Abstract
Comment on: Smrž D, et al. Blood 2011; 118:6803–13
Mast cells are long-lived cells of hematopoietic origin that play a role in innate and acquired immunity but, when inappropriately activated, induce the symptomology associated with allergic diseases, including asthma and anaphylaxis.Citation1,Citation2 Mast cell progenitors originate in the bone marrow; from there they migrate into the circulation and eventually into tissues, where they become terminally differentiated.Citation3 These processes are controlled by arachidonic acid-derived molecules,Citation4 cytokines, chemokines and growth factors present in both the circulation and immediate tissue microenvironment.

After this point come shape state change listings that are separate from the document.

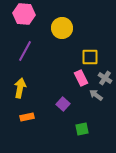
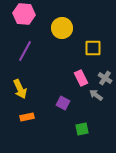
yellow square: moved 3 px right, 9 px up
yellow arrow: moved 1 px down; rotated 144 degrees clockwise
purple square: moved 1 px up; rotated 16 degrees counterclockwise
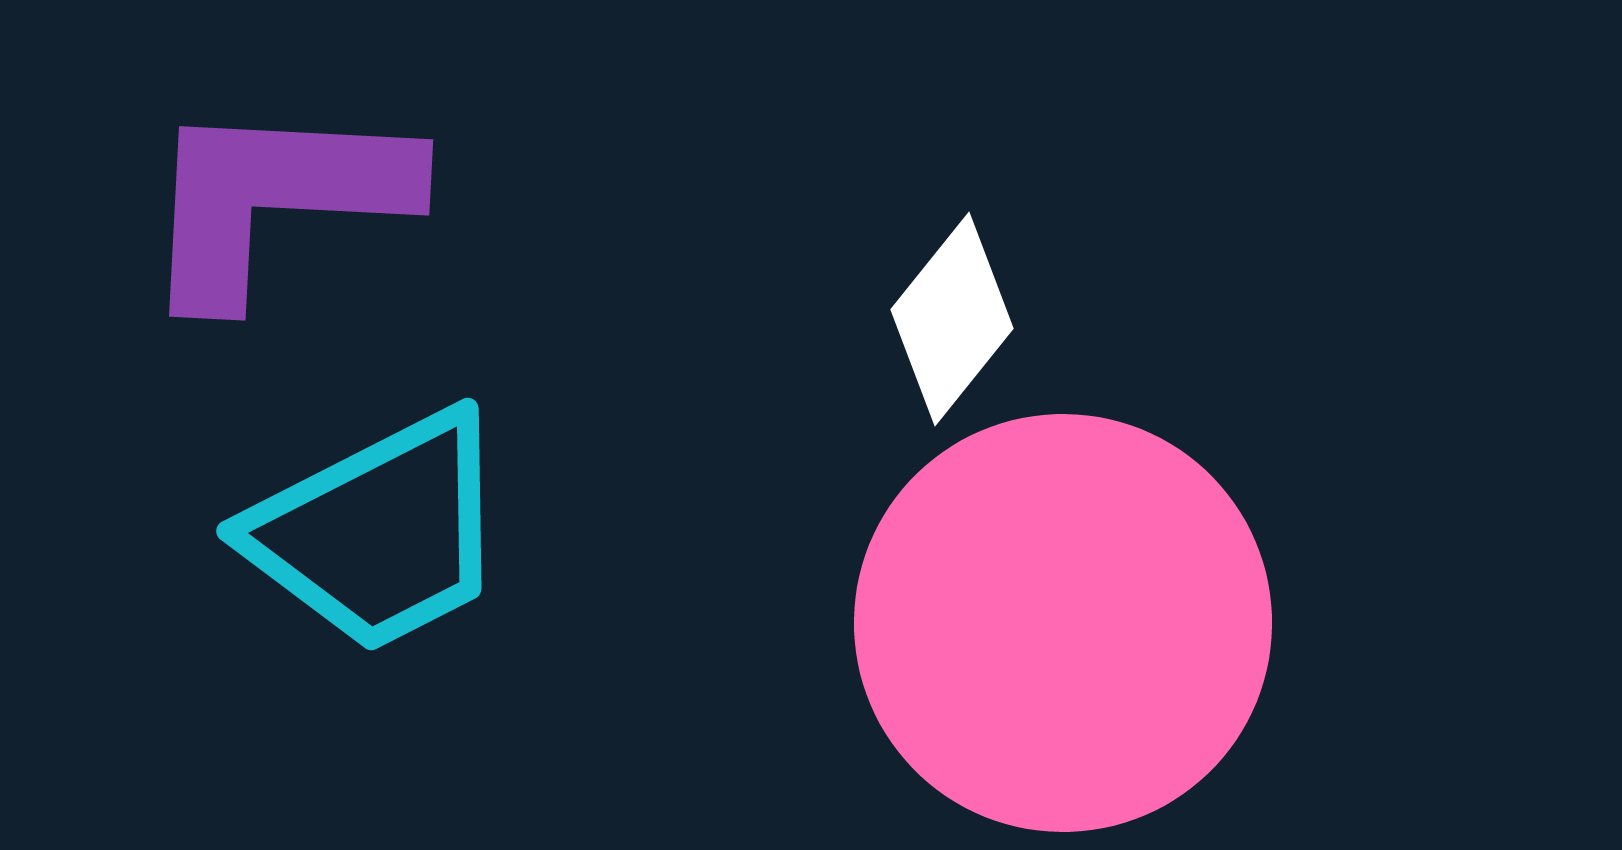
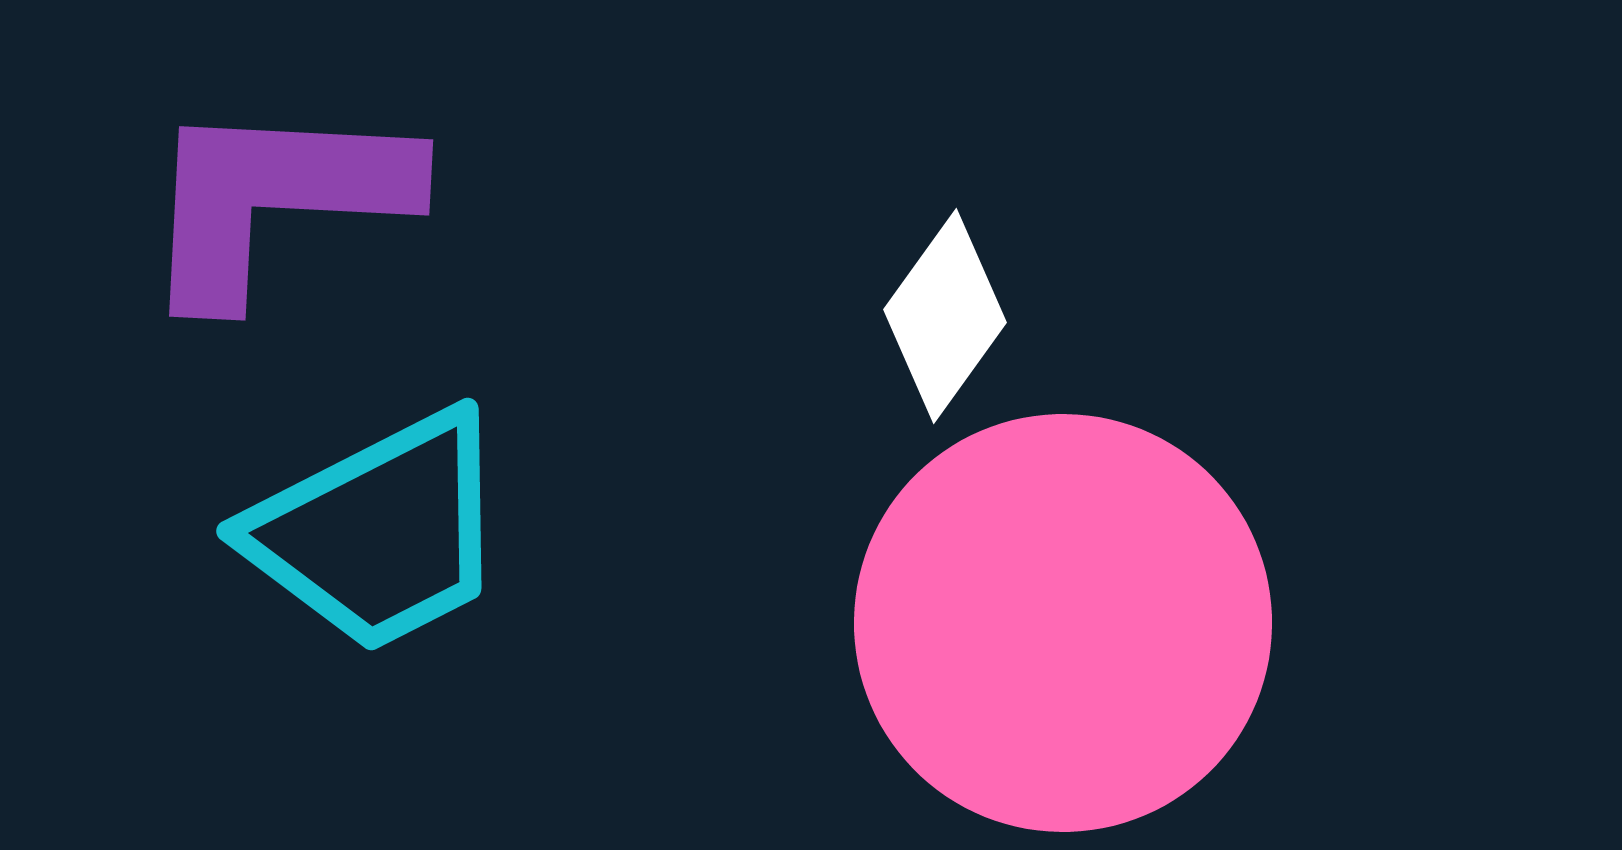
white diamond: moved 7 px left, 3 px up; rotated 3 degrees counterclockwise
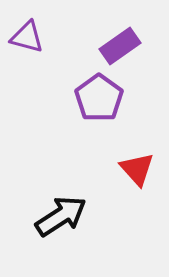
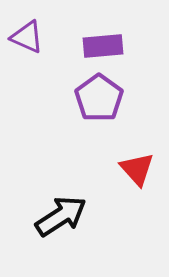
purple triangle: rotated 9 degrees clockwise
purple rectangle: moved 17 px left; rotated 30 degrees clockwise
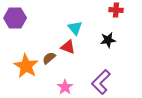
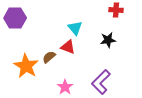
brown semicircle: moved 1 px up
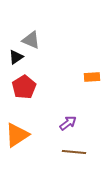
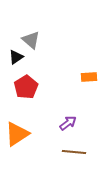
gray triangle: rotated 18 degrees clockwise
orange rectangle: moved 3 px left
red pentagon: moved 2 px right
orange triangle: moved 1 px up
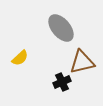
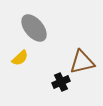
gray ellipse: moved 27 px left
black cross: moved 1 px left
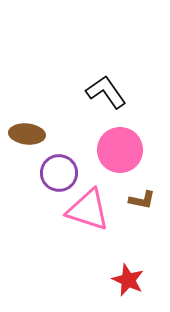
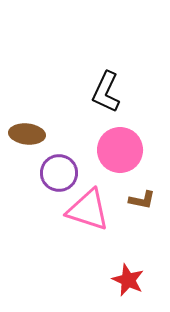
black L-shape: rotated 120 degrees counterclockwise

The major factor regulating mast cell development is stem cell factor (SCF), which is primarily generated in stromal cells and which is the ligand for the mast cell growth factor receptor KIT.Citation5 In addition to regulating mast cell expansion and differentiation, SCF is critical for mast cell homeostasis by promoting mast cell survival. Somatic mutations in KIT, primarily the aspartic acid to valine substitution at position 816 (D816V), renders KIT hyper- and constitutively active, resulting in tissue infiltrates by clonal mast cells associated with the mast cell proliferative disorder, mastocytosis.Citation6 Nevertheless, it is thought that additional underlying defects also contribute to the dysregulated mast cell growth/survival associated with mast cell proliferative disorders.
As part of a study aimed at examining how phosphatidylinositol-3-kinase (PI3K)-dependent signaling pathways regulate mast cell physiology and function, supported by the intramural research program of NIAID within the National Institutes of Health, we observed a marked elevation in the expression and constitutive activation of mammalian target of rapamycin (mTOR) and its associated signaling in the neoplastic HMC-1.1, HMC.1.2 and LAD2 human mast cell lines. Of note, increased mTOR expression was observed irrespective of whether the D816V mutation was present (as in the HMC-1.2 cells) or not (as in the HMC-1.1 and LAD2 cells).Citation7 In addition, expression of mTOR mRNA was observed to be elevated in bone marrow mononuclear cells of patients with mastocytosis.Citation8
MTOR is a serine/threonine kinase that forms two distinct complexes by binding to associating proteins, including raptor, forming mTOR complex 1 (mTORC1), or rictor, forming mTOR complex 2 (mTORC2).Citation9 The mTORC1 complex primarily controls the activation of the downstream transcriptional regulators p70 S6 kinase and 4E-BP1, whereas mTORC2 primarily provides positive feedback regulation of AKT activation. Thus, these complexes regulate diverse cellular processes that impact cell homeostasis and function. Both raptor and rictor were observed to be elevated in neoplastic mast cells, implying a role for mTORC1 and/or mTORC2 in their dysregulated expansion.Citation7 We thus further investigated whether mTORC1 or mTORC2 preferentially controlled the homeostasis of neoplastic mast cells when compared with non-neoplastic terminally differentiated mast cells.
In our laboratory, in addition to studying human neoplastic mast cell lines, we are able to generate “normal” human mast cells from peripheral blood progenitors.Citation10 This allowed us to directly compare the relative roles of the mTOR complexes in developing terminally differentiated mature and neoplastic mast cells.Citation8 To this end, we adopted two approaches: (1) a pharmacological approach using inhibitors that selectively target mTORC1 (rapamycin) or both mTORC1 and mTORC2 (Torin1) and (2) a gene knockdown approach utilizing shRNA to downregulate the expression of raptor or rictor, respectively, blocking the function of mTORC1 and mTORC2. The combined results of these approaches revealed that mTORC1 and mTORC2 play different roles in the expansion and homeostasis of neoplastic and non-neoplastic mast cells. Whereas mTORC1 may contribute to mast cell survival, mTORC2 is critical for regulating mast cell division by controlling progression through the cell cycle. Thus, due to the terminally differentiated non-dividing nature of mature mast cells, once mast cells reach maturity, the function of mTORC2 in the homeostasis of these cells becomes largely redundant ().
This newly identified differential requirement for mTORC2 in the homeostasis of neoplastic and normal mature mast cells may allow the selective reduction of mast cell numbers associated with clonal mast cell disorders. In addition, as we have also demonstrated that mTORC2 contributes to the regulation of mast cell chemotaxis,Citation11 targeting mTORC2 may also help reduce a pathologic accumulation of mast cells in organs and tissues as well as at sites of allergic inflammation or tumor formation.